Opinion
21-1871
07-20-2021
NONPRECEDENTIAL DISPOSITION
This successive appeal has been submitted to the original panel under Operating Procedure 6(b). We have unanimously agreed to decide the case without argument because the briefs and record adequately present the facts and legal arguments, and argument would not significantly aid the court. See Fed. R. App. P. 34(a)(2)(C).
Appeal from the United States District Court for the Northern District of Indiana, South Bend Division. No. 3:17-cr-55-RLM Robert L. Miller, Jr., Judge.
Before Diane S. Sykes, Chief Judge Frank H. Easterbrook, Circuit Judge Michael Y. Scudder, Circuit Judge.
ORDER
Edward Bishop sought compassionate release from prison, see 18 U.S.C. §3582(c)(1), and the district court denied that motion on April 12, 2021. Bishop had until April 26 to appeal or seek reconsideration. He did neither, though he did seek reconsideration on April 30 (or April 28, per the prison-mailbox rule). The district court denied that request on May 5, and Bishop appealed on May 11.
The appeal is untimely. The United States has elected to stand on its right to have an untimely appeal dismissed, even in a criminal case.
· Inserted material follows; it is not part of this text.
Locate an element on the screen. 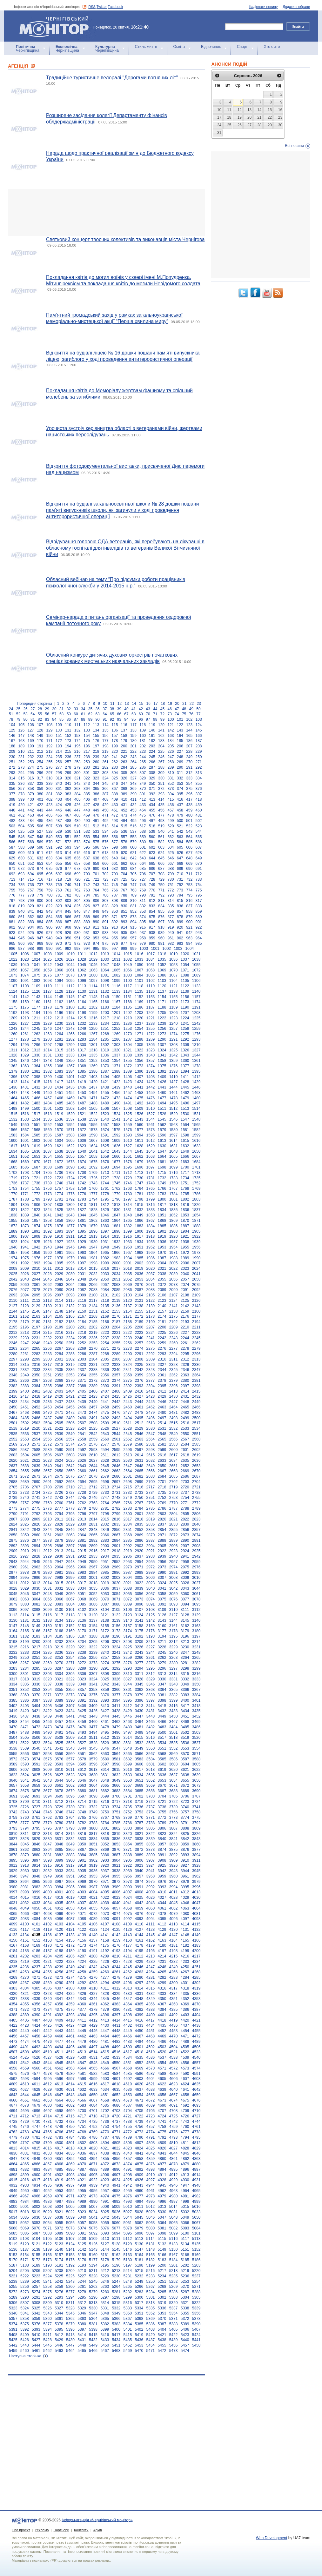 The image size is (322, 2576). 2424 is located at coordinates (104, 1396). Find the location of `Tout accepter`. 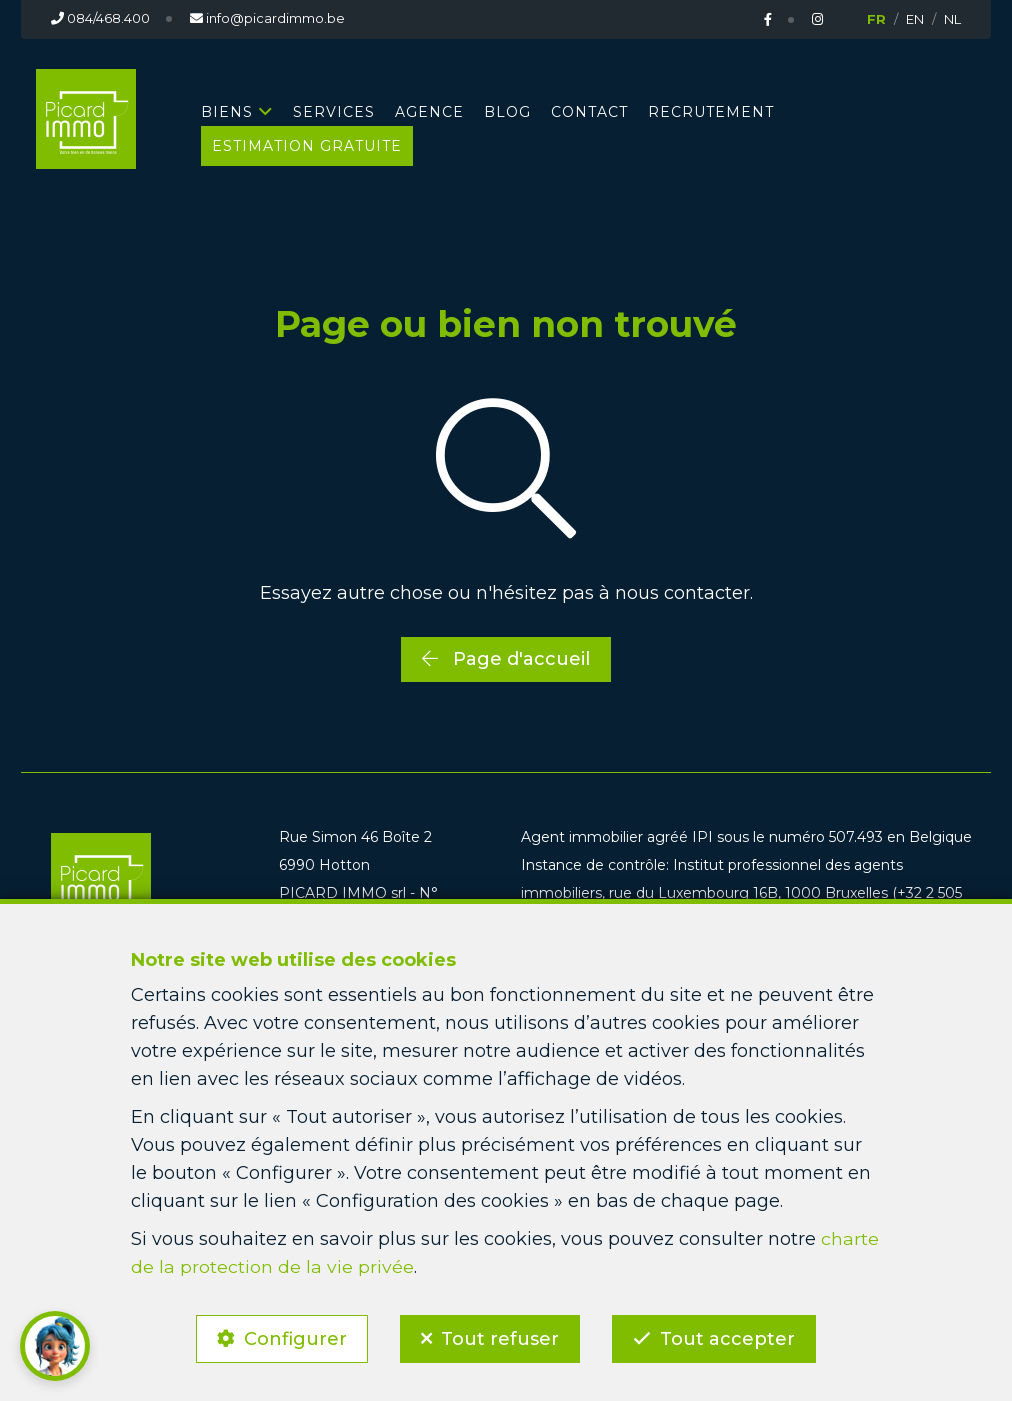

Although the appeal might be deemed timely with respect to the order of May 5, the motion of April 30 (or April 28) was ineffectual. In civil cases, an untimely request for reconsideration can be treated as a motion under Fed.R.Civ.P. 60(b). The Rules of Criminal Procedure do not have an equivalent provision. The document that Bishop filed in late April might perhaps be understood as a new request for compassionate release, but that request would have been doomed by his failure to exhaust administrative remedies before restarting the process. It seems best to treat the late-April document as irrelevant to appellate jurisdiction and to dismiss the appeal as untimely.